Taste by Mickie B. Ashling
Aug. 9th, 2014 07:57 pm
My rating: 2 of 5 stars
DNF halfway through. Why yes, I'm cleaning out my unfinished books, how can you tell?
M/M that I started out quite liking. Contemporary romance/drama set around a huge Chicago food festival. But then we got to the kink.
Look, here's the thing. A lot of M/M subscribes to the notion that what you are is how you fuck. You know, the smaller dude always enjoys being overpowered, that sort of thing.
Which is screwed up and uninteresting in equal degrees. But the thing is, you can't separate sex from character. And you definitely can't separate something as specific and personal as kink from character. I mean, you don't have to explain it, you don't have to draw nice straight lines from someone's specific trauma to why he likes asphyxiation. Really, it's better when you don't.

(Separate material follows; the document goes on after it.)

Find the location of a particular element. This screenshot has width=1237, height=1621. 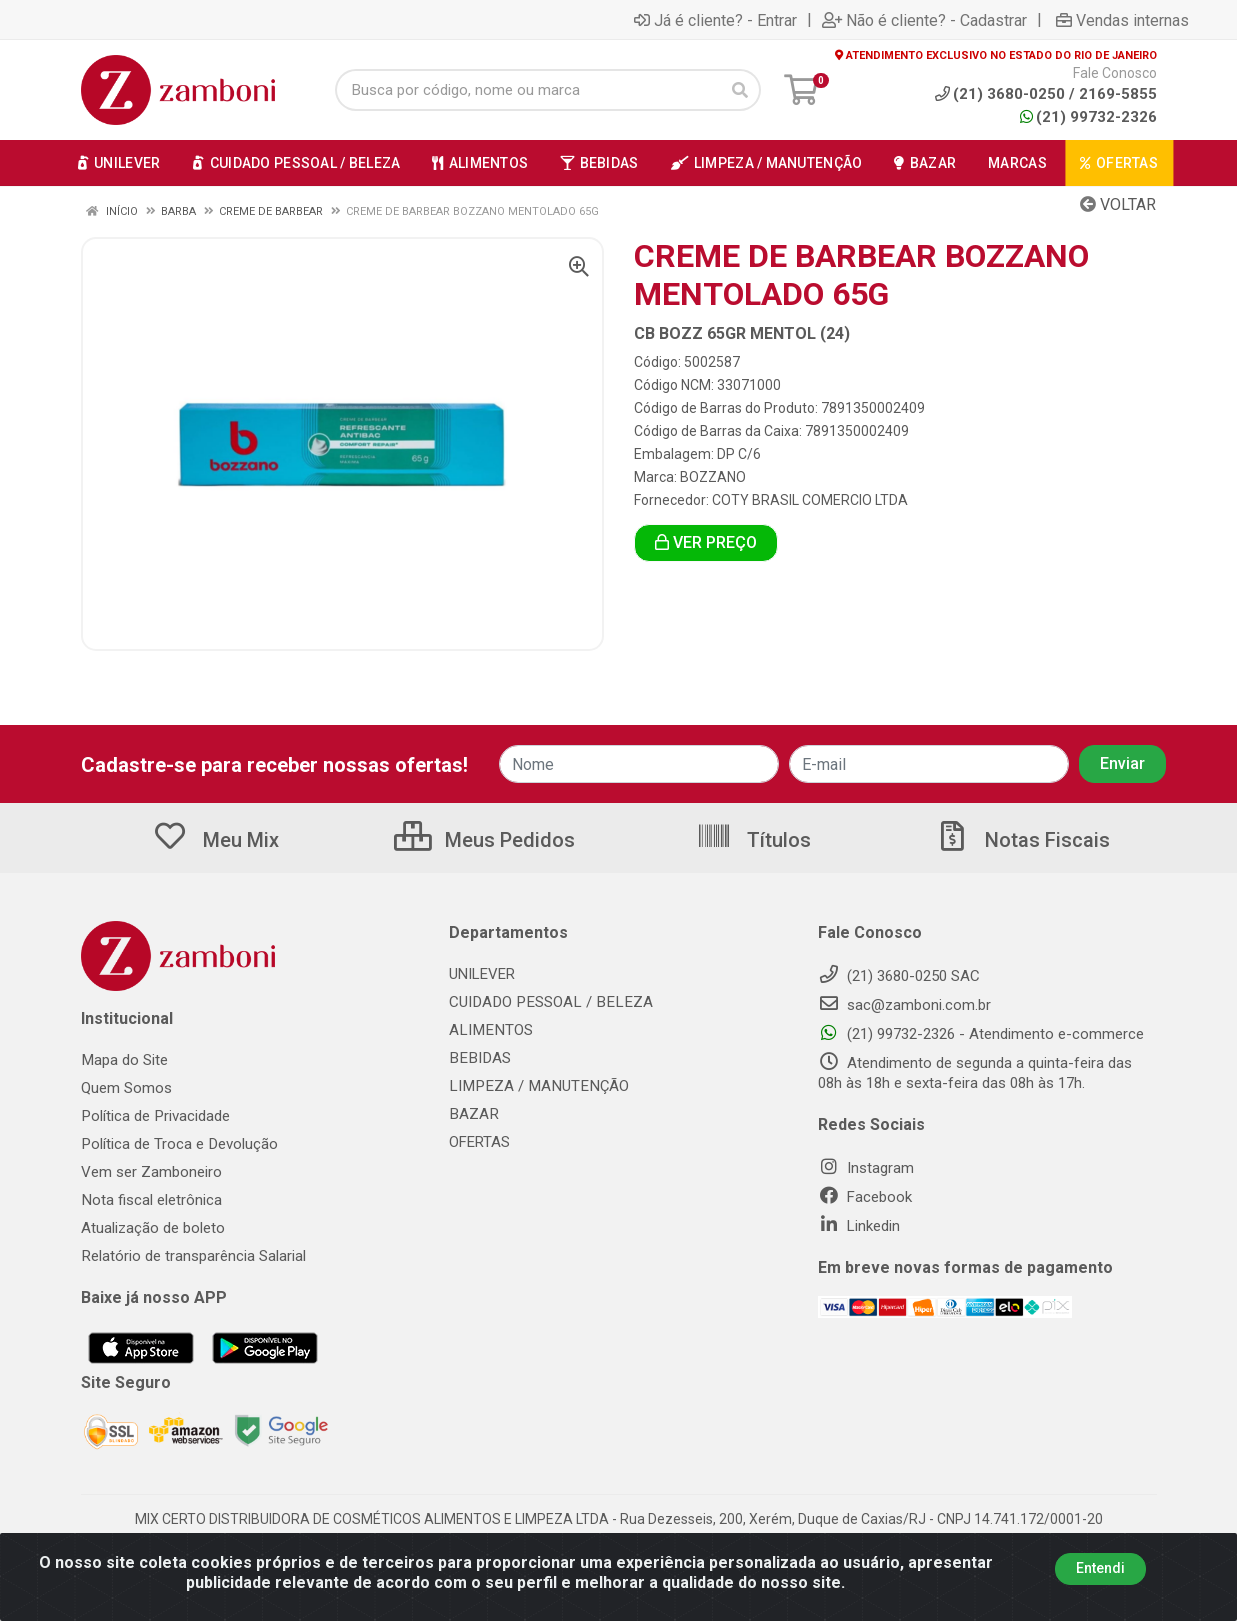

But kink doesn't happen in a vacuum. It's an expression of some really intense and fundamental emotions – desire sure, but also antipathy, pain, joy, you name it. The kinky person doesn't have to know why, but there is a why, and the shape of that why – often done in the negative spaces by the writers who are really good at this – is what makes the kink vital and interesting. Also hot. This stuff gets installed in us in, like, the root directories. It's so deep in the operating system that looking at it is also looking at how we function. Or don't.
Which is what makes it interesting. And thus why this book, which wandered along doing food festival/family things for a while, and then basically out-of-the-blue was all, hey, these dudes like to wear women's panties! was so, so boring. I don't care. This is the sort of writing about sex that is all bodies and no brains. Sex acts aren't by themselves hot. Personal, contextual sex acts can be blazing.
And thus endeth Light on kink. For today.